| WHAT IS NEEDED |
From the records below, pull each line that has "konvertere".
(DATA FOR THIS EXERCISE)
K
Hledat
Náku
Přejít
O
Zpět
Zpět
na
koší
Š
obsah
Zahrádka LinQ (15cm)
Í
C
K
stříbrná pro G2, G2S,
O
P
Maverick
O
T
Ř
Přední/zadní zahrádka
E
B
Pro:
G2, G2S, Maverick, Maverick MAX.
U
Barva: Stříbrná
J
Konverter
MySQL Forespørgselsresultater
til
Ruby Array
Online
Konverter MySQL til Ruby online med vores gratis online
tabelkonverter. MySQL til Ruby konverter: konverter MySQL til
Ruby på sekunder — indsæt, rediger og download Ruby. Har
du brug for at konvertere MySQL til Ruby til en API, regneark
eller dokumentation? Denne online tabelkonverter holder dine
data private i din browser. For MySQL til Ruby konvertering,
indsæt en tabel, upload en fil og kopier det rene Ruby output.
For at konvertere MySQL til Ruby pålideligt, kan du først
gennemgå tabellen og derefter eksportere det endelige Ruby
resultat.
(End DATA FOR THIS EXERCISE)
(DATA FOR THIS EXERCISE)
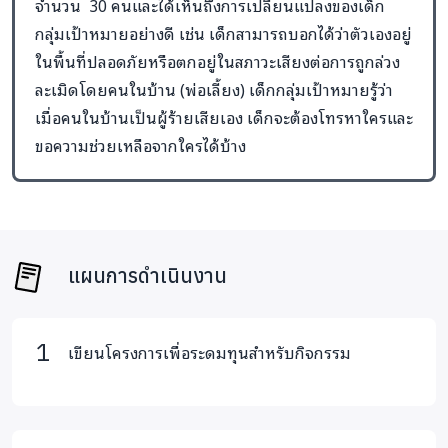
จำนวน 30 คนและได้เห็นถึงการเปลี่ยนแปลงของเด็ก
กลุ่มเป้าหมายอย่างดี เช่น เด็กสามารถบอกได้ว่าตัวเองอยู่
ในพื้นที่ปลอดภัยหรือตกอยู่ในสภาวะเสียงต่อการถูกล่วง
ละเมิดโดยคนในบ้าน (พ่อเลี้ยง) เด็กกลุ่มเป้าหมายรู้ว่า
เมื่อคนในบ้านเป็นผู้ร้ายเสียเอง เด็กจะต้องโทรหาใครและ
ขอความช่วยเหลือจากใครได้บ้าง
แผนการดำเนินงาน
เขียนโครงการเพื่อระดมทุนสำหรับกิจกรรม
(End DATA FOR THIS EXERCISE)
| OUTPUT FOR THIS EXERCISE |
du brug for at konvertere MySQL til Ruby til en API, regneark
For at konvertere MySQL til Ruby pålideligt, kan du først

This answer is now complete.